§ What to do: Search the records for the string "button" and copy every line where it turns up.

(Page segmentation data)
━━━━━━━━━━━━━━━━━━━━

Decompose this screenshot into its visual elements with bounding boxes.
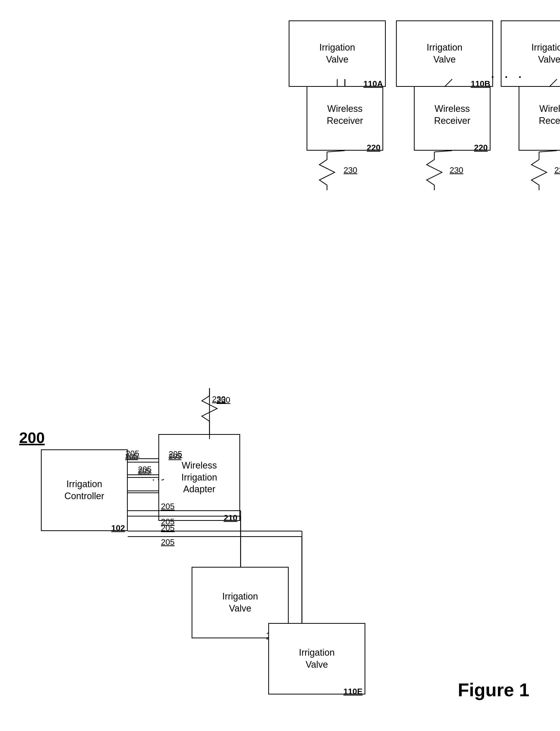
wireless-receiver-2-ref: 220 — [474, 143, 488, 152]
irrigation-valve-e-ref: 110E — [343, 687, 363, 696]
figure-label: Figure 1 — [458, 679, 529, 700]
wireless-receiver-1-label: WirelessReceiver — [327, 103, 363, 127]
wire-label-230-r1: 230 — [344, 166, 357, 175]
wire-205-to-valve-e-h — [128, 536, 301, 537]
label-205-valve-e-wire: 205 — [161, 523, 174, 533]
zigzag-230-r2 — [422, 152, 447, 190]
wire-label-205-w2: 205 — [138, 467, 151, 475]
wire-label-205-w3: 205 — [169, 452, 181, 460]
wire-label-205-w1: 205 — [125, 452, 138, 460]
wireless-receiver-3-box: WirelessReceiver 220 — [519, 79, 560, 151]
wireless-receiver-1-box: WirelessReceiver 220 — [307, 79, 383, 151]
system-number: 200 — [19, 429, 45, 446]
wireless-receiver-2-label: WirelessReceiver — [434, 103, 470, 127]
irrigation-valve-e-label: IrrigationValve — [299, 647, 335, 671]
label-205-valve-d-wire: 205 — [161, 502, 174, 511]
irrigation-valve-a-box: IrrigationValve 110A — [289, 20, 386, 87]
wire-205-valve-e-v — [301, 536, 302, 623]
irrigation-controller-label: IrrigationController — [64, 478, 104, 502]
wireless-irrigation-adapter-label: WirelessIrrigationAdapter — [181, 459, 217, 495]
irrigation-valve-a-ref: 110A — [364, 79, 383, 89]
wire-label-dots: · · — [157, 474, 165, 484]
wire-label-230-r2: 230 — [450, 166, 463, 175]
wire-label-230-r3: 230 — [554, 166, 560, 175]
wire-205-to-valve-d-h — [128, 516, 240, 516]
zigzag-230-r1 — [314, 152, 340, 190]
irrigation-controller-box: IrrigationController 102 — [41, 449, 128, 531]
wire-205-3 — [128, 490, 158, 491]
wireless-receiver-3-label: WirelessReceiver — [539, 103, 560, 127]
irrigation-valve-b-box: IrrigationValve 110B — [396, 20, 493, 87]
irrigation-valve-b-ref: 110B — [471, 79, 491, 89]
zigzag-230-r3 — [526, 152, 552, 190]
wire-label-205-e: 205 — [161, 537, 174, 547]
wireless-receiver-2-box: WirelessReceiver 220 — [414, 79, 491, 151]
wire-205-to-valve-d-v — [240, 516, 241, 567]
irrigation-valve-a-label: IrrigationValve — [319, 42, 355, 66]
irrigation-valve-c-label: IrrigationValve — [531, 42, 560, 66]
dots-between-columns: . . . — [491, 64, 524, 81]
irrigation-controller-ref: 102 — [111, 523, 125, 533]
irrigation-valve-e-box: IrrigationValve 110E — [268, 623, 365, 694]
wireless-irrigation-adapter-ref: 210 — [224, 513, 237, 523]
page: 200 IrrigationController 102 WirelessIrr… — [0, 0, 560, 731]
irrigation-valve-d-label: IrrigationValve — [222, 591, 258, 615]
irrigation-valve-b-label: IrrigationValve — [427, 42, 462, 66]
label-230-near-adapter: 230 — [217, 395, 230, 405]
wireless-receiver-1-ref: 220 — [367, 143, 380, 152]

━━━━━━━━━━━━━━━━━━━━

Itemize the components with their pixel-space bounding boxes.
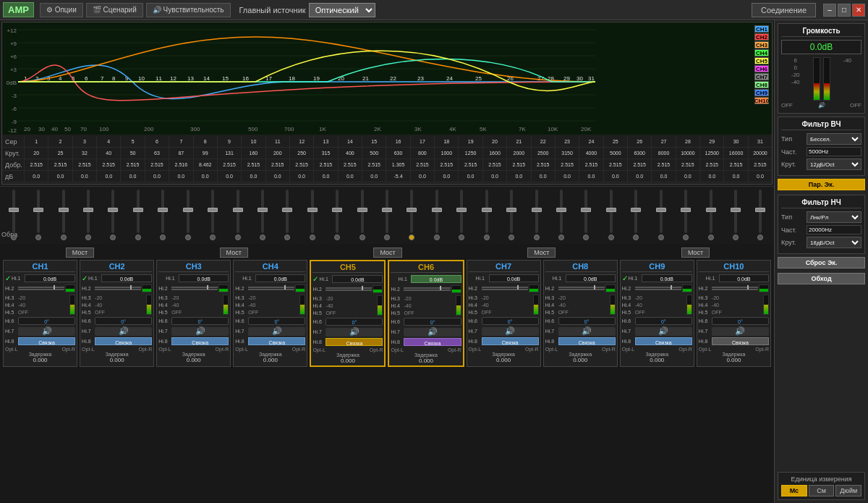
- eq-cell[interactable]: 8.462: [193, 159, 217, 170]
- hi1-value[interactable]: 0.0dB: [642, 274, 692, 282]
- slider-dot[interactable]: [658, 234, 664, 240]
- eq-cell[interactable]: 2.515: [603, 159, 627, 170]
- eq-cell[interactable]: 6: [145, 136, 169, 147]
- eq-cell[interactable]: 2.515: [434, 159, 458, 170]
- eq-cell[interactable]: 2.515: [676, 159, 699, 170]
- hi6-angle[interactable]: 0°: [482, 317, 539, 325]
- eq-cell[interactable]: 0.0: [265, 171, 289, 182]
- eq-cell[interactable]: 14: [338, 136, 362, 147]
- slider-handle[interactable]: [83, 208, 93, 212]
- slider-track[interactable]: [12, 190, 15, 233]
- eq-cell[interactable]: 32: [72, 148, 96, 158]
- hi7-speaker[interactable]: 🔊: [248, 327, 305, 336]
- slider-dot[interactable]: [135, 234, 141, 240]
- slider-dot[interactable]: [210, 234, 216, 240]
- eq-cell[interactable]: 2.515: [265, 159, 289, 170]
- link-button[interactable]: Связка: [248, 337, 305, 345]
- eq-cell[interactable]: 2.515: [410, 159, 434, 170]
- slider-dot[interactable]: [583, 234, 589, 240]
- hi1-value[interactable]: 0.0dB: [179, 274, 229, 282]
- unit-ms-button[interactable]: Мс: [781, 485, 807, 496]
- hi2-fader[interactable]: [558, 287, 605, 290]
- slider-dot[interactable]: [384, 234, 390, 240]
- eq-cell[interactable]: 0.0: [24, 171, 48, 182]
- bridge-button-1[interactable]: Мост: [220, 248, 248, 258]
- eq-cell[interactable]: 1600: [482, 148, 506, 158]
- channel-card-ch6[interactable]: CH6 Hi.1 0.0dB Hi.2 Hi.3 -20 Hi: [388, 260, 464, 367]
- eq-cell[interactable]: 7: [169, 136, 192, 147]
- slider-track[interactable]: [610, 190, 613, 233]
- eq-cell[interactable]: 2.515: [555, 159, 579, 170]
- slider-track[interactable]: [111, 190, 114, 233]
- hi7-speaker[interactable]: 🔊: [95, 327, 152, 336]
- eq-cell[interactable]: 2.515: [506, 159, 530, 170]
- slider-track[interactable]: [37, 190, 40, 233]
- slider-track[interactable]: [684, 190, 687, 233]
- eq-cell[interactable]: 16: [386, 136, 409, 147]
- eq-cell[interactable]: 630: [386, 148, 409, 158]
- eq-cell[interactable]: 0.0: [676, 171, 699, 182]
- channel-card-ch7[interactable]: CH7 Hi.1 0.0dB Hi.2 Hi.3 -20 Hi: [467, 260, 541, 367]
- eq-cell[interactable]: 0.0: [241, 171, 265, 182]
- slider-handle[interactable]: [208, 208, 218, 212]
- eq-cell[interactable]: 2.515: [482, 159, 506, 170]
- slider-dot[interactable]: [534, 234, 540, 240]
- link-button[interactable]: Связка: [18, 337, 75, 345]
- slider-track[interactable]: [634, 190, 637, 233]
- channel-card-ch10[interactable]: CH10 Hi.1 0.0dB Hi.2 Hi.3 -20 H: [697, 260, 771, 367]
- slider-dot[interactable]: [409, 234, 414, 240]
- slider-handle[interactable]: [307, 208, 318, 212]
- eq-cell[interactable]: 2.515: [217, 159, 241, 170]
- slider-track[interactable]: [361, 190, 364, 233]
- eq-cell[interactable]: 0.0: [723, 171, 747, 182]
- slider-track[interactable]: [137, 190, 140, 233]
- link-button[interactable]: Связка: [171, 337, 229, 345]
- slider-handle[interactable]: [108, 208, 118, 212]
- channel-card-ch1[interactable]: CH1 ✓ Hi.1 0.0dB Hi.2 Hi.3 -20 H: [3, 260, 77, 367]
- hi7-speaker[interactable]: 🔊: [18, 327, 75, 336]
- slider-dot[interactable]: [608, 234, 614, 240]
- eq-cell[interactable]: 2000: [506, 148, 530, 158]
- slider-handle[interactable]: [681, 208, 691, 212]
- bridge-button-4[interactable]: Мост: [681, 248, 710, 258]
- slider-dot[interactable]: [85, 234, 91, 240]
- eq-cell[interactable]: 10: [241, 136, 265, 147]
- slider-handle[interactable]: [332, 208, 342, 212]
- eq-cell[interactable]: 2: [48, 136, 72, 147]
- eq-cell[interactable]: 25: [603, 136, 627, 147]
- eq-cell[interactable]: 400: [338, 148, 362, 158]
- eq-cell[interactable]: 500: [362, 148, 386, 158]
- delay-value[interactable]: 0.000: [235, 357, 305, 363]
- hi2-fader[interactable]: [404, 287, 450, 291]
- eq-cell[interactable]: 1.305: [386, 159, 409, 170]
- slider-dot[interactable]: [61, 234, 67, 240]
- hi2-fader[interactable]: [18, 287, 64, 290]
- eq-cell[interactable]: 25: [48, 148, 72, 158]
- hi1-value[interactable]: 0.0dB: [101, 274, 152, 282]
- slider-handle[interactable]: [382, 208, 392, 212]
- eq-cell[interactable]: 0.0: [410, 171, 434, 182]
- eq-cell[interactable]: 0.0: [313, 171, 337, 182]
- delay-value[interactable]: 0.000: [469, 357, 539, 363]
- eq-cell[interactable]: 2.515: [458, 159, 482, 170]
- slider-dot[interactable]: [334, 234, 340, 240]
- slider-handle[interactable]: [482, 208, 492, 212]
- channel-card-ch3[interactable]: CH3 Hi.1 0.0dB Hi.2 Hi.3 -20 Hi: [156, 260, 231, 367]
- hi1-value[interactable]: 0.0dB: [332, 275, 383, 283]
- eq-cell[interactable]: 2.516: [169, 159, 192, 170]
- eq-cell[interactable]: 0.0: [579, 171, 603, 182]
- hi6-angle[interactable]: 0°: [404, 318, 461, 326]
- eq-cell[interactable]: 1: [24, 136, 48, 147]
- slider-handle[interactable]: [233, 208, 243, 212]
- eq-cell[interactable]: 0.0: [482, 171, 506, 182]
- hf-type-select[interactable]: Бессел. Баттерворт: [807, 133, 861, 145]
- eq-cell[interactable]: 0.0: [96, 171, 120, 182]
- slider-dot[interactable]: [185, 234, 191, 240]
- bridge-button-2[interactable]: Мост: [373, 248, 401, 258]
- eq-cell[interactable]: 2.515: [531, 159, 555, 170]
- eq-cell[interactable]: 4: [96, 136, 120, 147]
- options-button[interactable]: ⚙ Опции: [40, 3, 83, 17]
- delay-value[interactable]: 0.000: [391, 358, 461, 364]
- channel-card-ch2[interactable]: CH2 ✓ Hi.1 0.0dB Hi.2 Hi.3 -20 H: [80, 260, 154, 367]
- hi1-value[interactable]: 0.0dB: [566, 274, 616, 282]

━━━━━━━━━━━━━━━━━━━━

§ Answer area:
- link-button[interactable]: Связка: [248, 337, 305, 345]
- unit-ms-button[interactable]: Мс: [781, 485, 807, 496]
- bridge-button-1[interactable]: Мост: [220, 248, 248, 258]
- link-button[interactable]: Связка: [18, 337, 75, 345]
- link-button[interactable]: Связка: [171, 337, 229, 345]
- bridge-button-4[interactable]: Мост: [681, 248, 710, 258]
- bridge-button-2[interactable]: Мост: [373, 248, 401, 258]
- options-button[interactable]: ⚙ Опции: [40, 3, 83, 17]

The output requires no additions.